Stored entries:
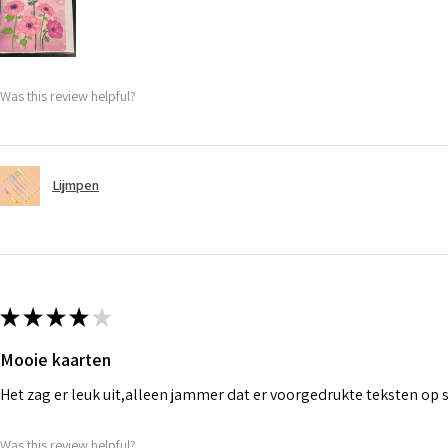
Was this review helpful?
Lijmpen
★
★
★
★
★
Mooie kaarten
Het zag er leuk uit,alleen jammer dat er voorgedrukte teksten op
Was this review helpful?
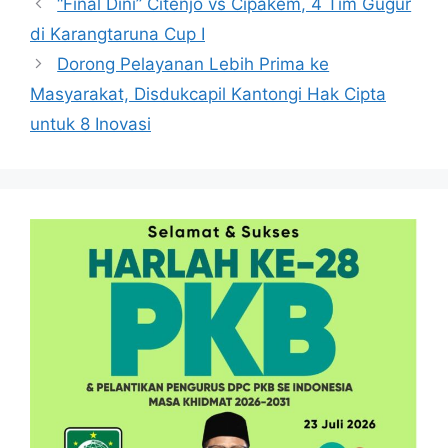
“Final Dini” Citenjo vs Cipakem, 4 Tim Gugur
di Karangtaruna Cup I
Dorong Pelayanan Lebih Prima ke
Masyarakat, Disdukcapil Kantongi Hak Cipta
untuk 8 Inovasi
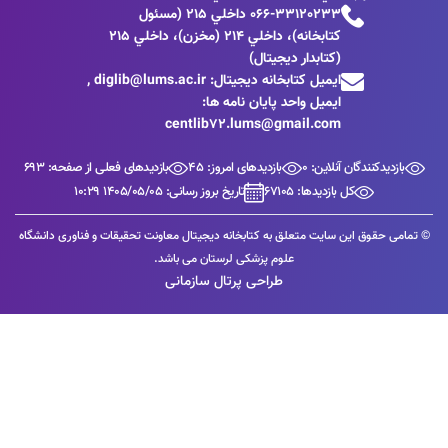
066-33120233 داخلي 215 (مسئول
كتابخانه)، داخلي 214 (مخزن)، داخلي 215
(کتابدار دیجیتال)
ایمیل کتابخانه دیجیتال: diglib@lums.ac.ir ,
ایمیل واحد پایان نامه ها:
centlib72.lums@gmail.com
کنندگان آنلاین: 0
بازدیدهای امروز: 45
بازدیدهای فعلی از صفحه: 693
کل بازدیدها: 67105
تاریخ بروز رسانی: 1405/05/05 10:29
حقوق این سایت متعلق به کتابخانه دیجیتال معاونت تحقیقات و فناوری دانشگاه
علوم پزشکی لرستان می باشد.
طراحی پرتال سازمانی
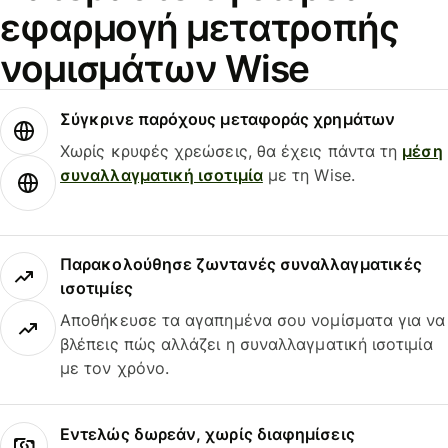
εφαρμογή μετατροπής
νομισμάτων Wise
Σύγκρινε παρόχους μεταφοράς χρημάτων
Χωρίς κρυφές χρεώσεις, θα έχεις πάντα τη
μέση
συναλλαγματική ισοτιμία
με τη Wise.
Παρακολούθησε ζωντανές συναλλαγματικές
ισοτιμίες
Αποθήκευσε τα αγαπημένα σου νομίσματα για να
βλέπεις πώς αλλάζει η συναλλαγματική ισοτιμία
με τον χρόνο.
Εντελώς δωρεάν, χωρίς διαφημίσεις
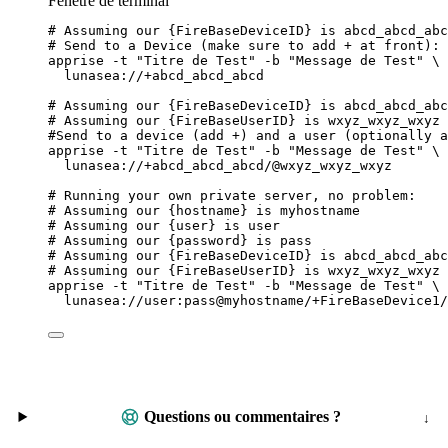
Fenêtre de terminal
# Assuming our {FireBaseDeviceID} is abcd_abcd_abc
# Send to a Device (make sure to add + at front):
apprise
-t
"
Titre de Test
"
-b
"
Message de Test
"
\
lunasea://+abcd_abcd_abcd
# Assuming our {FireBaseDeviceID} is abcd_abcd_abc
# Assuming our {FireBaseUserID} is wxyz_wxyz_wxyz
#Send to a device (add +) and a user (optionally a
apprise
-t
"
Titre de Test
"
-b
"
Message de Test
"
\
lunasea://+abcd_abcd_abcd/@wxyz_wxyz_wxyz
# Running your own private server, no problem:
# Assuming our {hostname} is myhostname
# Assuming our {user} is user
# Assuming our {password} is pass
# Assuming our {FireBaseDeviceID} is abcd_abcd_abc
# Assuming our {FireBaseUserID} is wxyz_wxyz_wxyz
apprise
-t
"
Titre de Test
"
-b
"
Message de Test
"
\
lunasea://user:pass@myhostname/+FireBaseDevice1/
Questions ou commentaires ?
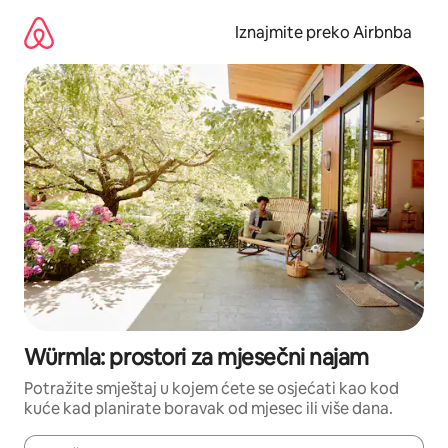
Prijeđi
na
Iznajmite preko Airbnba
sadržaj
Würmla: prostori za mjesečni najam
Potražite smještaj u kojem ćete se osjećati kao kod
kuće kad planirate boravak od mjesec ili više dana.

Exercise instructions: Before printing the records again, strip out the pictures; change nothing else.

Output:
Was this review helpful?
Lijmpen
★
★
★
★
★
Mooie kaarten
Het zag er leuk uit,alleen jammer dat er voorgedrukte teksten op
Was this review helpful?
“Final Dini” Citenjo vs Cipakem, 4 Tim Gugur
di Karangtaruna Cup I
Dorong Pelayanan Lebih Prima ke
Masyarakat, Disdukcapil Kantongi Hak Cipta
untuk 8 Inovasi
066-33120233 داخلي 215 (مسئول
كتابخانه)، داخلي 214 (مخزن)، داخلي 215
(کتابدار دیجیتال)
ایمیل کتابخانه دیجیتال: diglib@lums.ac.ir ,
ایمیل واحد پایان نامه ها:
centlib72.lums@gmail.com
کنندگان آنلاین: 0
بازدیدهای امروز: 45
بازدیدهای فعلی از صفحه: 693
کل بازدیدها: 67105
تاریخ بروز رسانی: 1405/05/05 10:29
حقوق این سایت متعلق به کتابخانه دیجیتال معاونت تحقیقات و فناوری دانشگاه
علوم پزشکی لرستان می باشد.
طراحی پرتال سازمانی
εφαρμογή μετατροπής
νομισμάτων Wise
Σύγκρινε παρόχους μεταφοράς χρημάτων
Χωρίς κρυφές χρεώσεις, θα έχεις πάντα τη
μέση
συναλλαγματική ισοτιμία
με τη Wise.
Παρακολούθησε ζωντανές συναλλαγματικές
ισοτιμίες
Αποθήκευσε τα αγαπημένα σου νομίσματα για να
βλέπεις πώς αλλάζει η συναλλαγματική ισοτιμία
με τον χρόνο.
Εντελώς δωρεάν, χωρίς διαφημίσεις
Fenêtre de terminal
# Assuming our {FireBaseDeviceID} is abcd_abcd_abc
# Send to a Device (make sure to add + at front):
apprise
-t
"
Titre de Test
"
-b
"
Message de Test
"
\
lunasea://+abcd_abcd_abcd
# Assuming our {FireBaseDeviceID} is abcd_abcd_abc
# Assuming our {FireBaseUserID} is wxyz_wxyz_wxyz
#Send to a device (add +) and a user (optionally a
apprise
-t
"
Titre de Test
"
-b
"
Message de Test
"
\
lunasea://+abcd_abcd_abcd/@wxyz_wxyz_wxyz
# Running your own private server, no problem:
# Assuming our {hostname} is myhostname
# Assuming our {user} is user
# Assuming our {password} is pass
# Assuming our {FireBaseDeviceID} is abcd_abcd_abc
# Assuming our {FireBaseUserID} is wxyz_wxyz_wxyz
apprise
-t
"
Titre de Test
"
-b
"
Message de Test
"
\
lunasea://user:pass@myhostname/+FireBaseDevice1/
Questions ou commentaires ?
Prijeđi
na
Iznajmite preko Airbnba
sadržaj
Würmla: prostori za mjesečni najam
Potražite smještaj u kojem ćete se osjećati kao kod
kuće kad planirate boravak od mjesec ili više dana.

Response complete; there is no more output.